Though customers may have returned these products, they did initially purchase the products (which reflects an interest in the product), so we’ll keep the initial purchases. However, we’ll remove the return transactions (which will also remove any discount transactions as well).

In [5]:
data_df.drop(data_df.index[data_df.Quantity <= 0], inplace=True)
data_df.head()

Unnamed: 0,InvoiceNo,StockCode,Description,Quantity,InvoiceDate,UnitPrice,CustomerID,Country
0,536365,85123A,WHITE HANGING HEART T-LIGHT HOLDER,6,2010-12-01 08:26:00,2.55,17850,United Kingdom
1,536365,71053,WHITE METAL LANTERN,6,2010-12-01 08:26:00,3.39,17850,United Kingdom
2,536365,84406B,CREAM CUPID HEARTS COAT HANGER,8,2010-12-01 08:26:00,2.75,17850,United Kingdom
3,536365,84029G,KNITTED UNION FLAG HOT WATER BOTTLE,6,2010-12-01 08:26:00,3.39,17850,United Kingdom
4,536365,84029E,RED WOOLLY HOTTIE WHITE HEART.,6,2010-12-01 08:26:00,3.39,17850,United Kingdom


# Community Detection

Let's now find the communities of customers with similar purchases / interests. 

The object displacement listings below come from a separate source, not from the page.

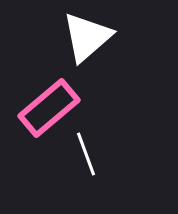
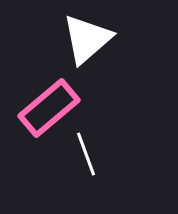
white triangle: moved 2 px down
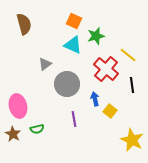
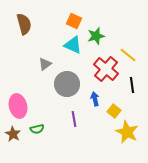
yellow square: moved 4 px right
yellow star: moved 5 px left, 8 px up
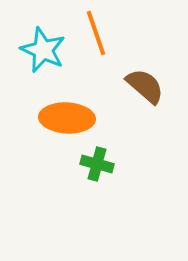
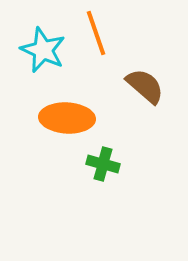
green cross: moved 6 px right
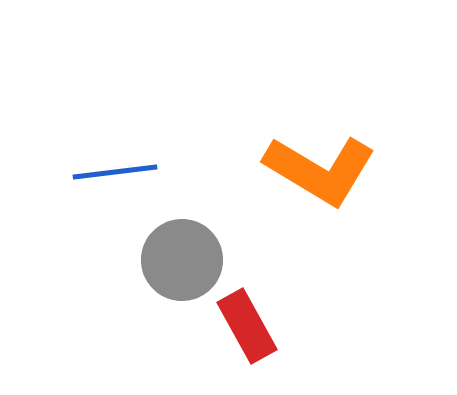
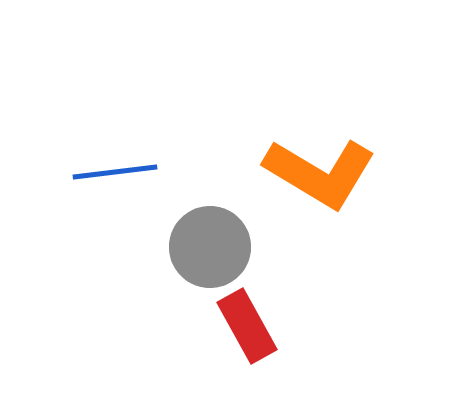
orange L-shape: moved 3 px down
gray circle: moved 28 px right, 13 px up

First, we'll need to create a bipartite graph of customers and products. 

In [6]:
r = mg.resolver
nx_bipartite_graph = nx.from_pandas_edgelist(data_df, 'CustomerID', 'StockCode')
customer_ids = data_df['CustomerID']
stock_codes = data_df['StockCode']
bipartite_graph = r.wrappers.BipartiteGraph.NetworkXBipartiteGraph(nx_bipartite_graph, [customer_ids, stock_codes])

Next, we'll need to use a graph projection to create a graph of customers linked to other customers who've bought the same product.

In [7]:
customer_similarity_graph = r.algos.bipartite.graph_projection(bipartite_graph, 0)

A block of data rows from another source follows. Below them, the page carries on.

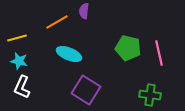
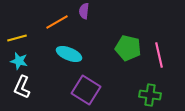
pink line: moved 2 px down
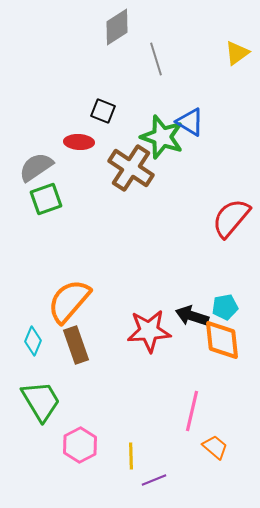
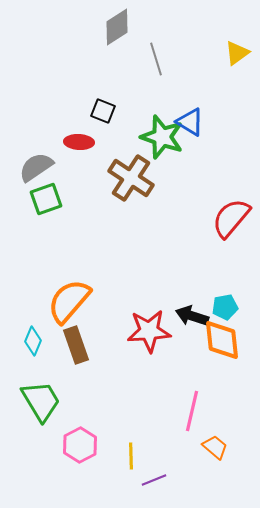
brown cross: moved 10 px down
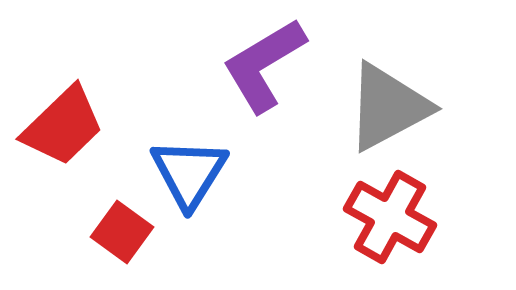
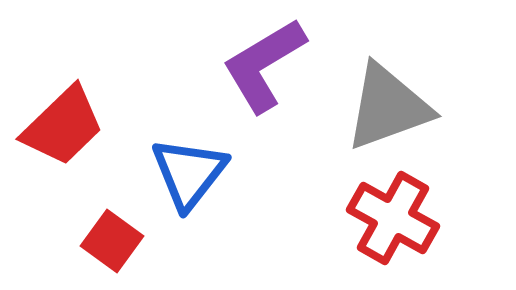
gray triangle: rotated 8 degrees clockwise
blue triangle: rotated 6 degrees clockwise
red cross: moved 3 px right, 1 px down
red square: moved 10 px left, 9 px down
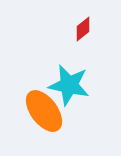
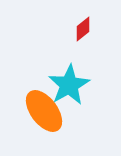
cyan star: rotated 30 degrees clockwise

We now have an unweighted bipartite graph. Louvain community detection requires weights. A more elegant approach might be taken in practice, but we'll simply assign every edge to have a weight of 1 for this tutorial.

In [8]:
customer_similarity_graph = r.algos.util.graph.assign_uniform_weight(customer_similarity_graph, 1.0)

Now, we'll need to use Louvain community detection to find similar communities based on purchased products.

In [9]:
labels, modularity_score = r.algos.clustering.louvain_community(customer_similarity_graph)

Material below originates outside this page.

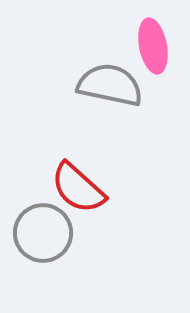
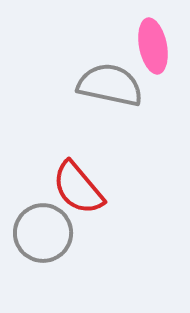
red semicircle: rotated 8 degrees clockwise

Let's see how many / what labels we have.

In [10]:
type(labels)

metagraph.plugins.python.types.PythonNodeMap

In [11]:
type(labels.value)

dict

In [12]:
set(labels.value.values())

{0, 1, 2, 3}

Let's now merge the labels into our dataframe.

In [13]:
data_df['CustomerCommunityLabel'] = data_df.CustomerID.map(lambda customer_id: labels.value[customer_id])
data_df.sample(10)

Unnamed: 0,InvoiceNo,StockCode,Description,Quantity,InvoiceDate,UnitPrice,CustomerID,Country,CustomerCommunityLabel
105952,545301,21251,DINOSAUR HEIGHT CHART STICKER SET,6,2011-03-01 12:26:00,2.95,12679,France,3
30090,538849,21484,CHICK GREY HOT WATER BOTTLE,2,2010-12-14 13:31:00,3.45,14415,United Kingdom,2
367490,568895,23321,SMALL WHITE HEART OF WICKER,3,2011-09-29 13:11:00,1.65,15356,United Kingdom,3
441827,574655,22605,WOODEN CROQUET GARDEN SET,1,2011-11-06 11:35:00,14.95,16466,United Kingdom,2
7153,536993,21936,RED RETROSPOT PICNIC BAG,1,2010-12-03 15:19:00,2.95,14396,United Kingdom,2
424295,573248,23318,BOX OF 6 MINI VINTAGE CRACKERS,10,2011-10-28 12:09:00,2.49,14498,United Kingdom,1
3137,536602,22411,JUMBO SHOPPER VINTAGE RED PAISLEY,6,2010-12-02 08:34:00,1.65,17850,United Kingdom,2
30247,538853,21677,HEARTS STICKERS,6,2010-12-14 13:35:00,0.85,16805,United Kingdom,1
354297,567873,23273,HEART T-LIGHT HOLDER WILLIE WINKIE,12,2011-09-22 14:25:00,1.65,13055,United Kingdom,0
352970,567709,21915,RED HARMONICA IN BOX,12,2011-09-22 09:53:00,1.25,15239,United Kingdom,1


We now have clusters of customers who've bought similar products and can market to these interests.